A feedback control optimizer for online and hardware-aware training of Spiking Neural Networks
Matteo Saponati, Chiara De Luca, Giacomo Indiveri, and Benjamin Grewe

TL;DR
This paper introduces a feedback control-based learning algorithm for Spiking Neural Networks that enables scalable, on-chip supervised learning on neuromorphic hardware, matching ANN performance and demonstrating robustness in online scenarios.
Contribution
A novel feedback control optimizer for SNNs that facilitates scalable, local, supervised on-chip learning on mixed-signal neuromorphic devices, addressing key limitations of existing methods.
Findings
Single-layer SNNs trained with feedback control match ANN performance.
The algorithm is effective in continuous online learning scenarios.

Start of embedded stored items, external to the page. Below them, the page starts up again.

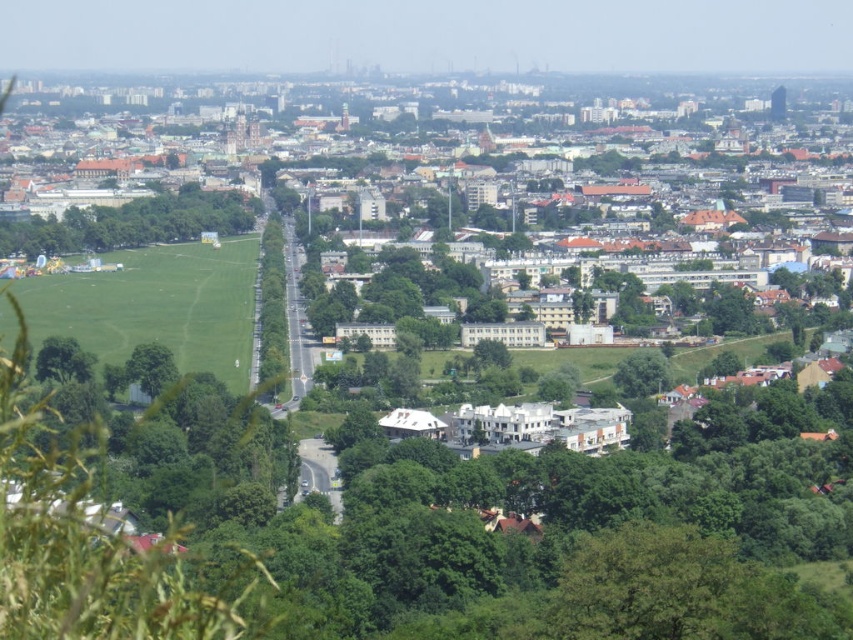 Is the position of green grass field at lower left less distant than that of green leafy tree at center?

That is True.

Is point (106, 355) farther from camera compared to point (286, 365)?

That is True.

Locate an element on the screen. The height and width of the screenshot is (640, 853). green grass field at lower left is located at coordinates (669, 269).

This screenshot has width=853, height=640. I want to click on green grass field at lower left, so click(669, 269).

Can you confirm if green grass field at lower left is smaller than green leafy tree at lower right?

No, green grass field at lower left is not smaller than green leafy tree at lower right.

Who is taller, green grass field at lower left or green leafy tree at lower right?

Standing taller between the two is green grass field at lower left.

What do you see at coordinates (669, 269) in the screenshot? I see `green grass field at lower left` at bounding box center [669, 269].

Where is `green grass field at lower left`? This screenshot has height=640, width=853. green grass field at lower left is located at coordinates (669, 269).

Consider the image. Can you confirm if green leafy tree at left is smaller than green leafy tree at center?

Actually, green leafy tree at left might be larger than green leafy tree at center.

Can you confirm if green leafy tree at left is positioned to the left of green leafy tree at center?

Yes, green leafy tree at left is to the left of green leafy tree at center.

Between point (6, 256) and point (260, 323), which one is positioned in front?

Point (260, 323) is in front.

Identify the location of green leafy tree at left. (131, 224).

The method shows resilience to hyperparameter mismatches.
Abstract
Unlike traditional artificial neural networks (ANNs), biological neuronal networks solve complex cognitive tasks with sparse neuronal activity, recurrent connections, and local learning rules. These mechanisms serve as design principles in Neuromorphic computing, which addresses the critical challenge of energy consumption in modern computing. However, most mixed-signal neuromorphic devices rely on semi- or unsupervised learning rules, which are ineffective for optimizing hardware in supervised learning tasks. This lack of scalable solutions for on-chip learning restricts the potential of mixed-signal devices to enable sustainable, intelligent edge systems. To address these challenges, we present a novel learning algorithm for Spiking Neural Networks (SNNs) on mixed-signal devices that integrates spike-based weight updates with feedback control signals. In our framework, a spiking…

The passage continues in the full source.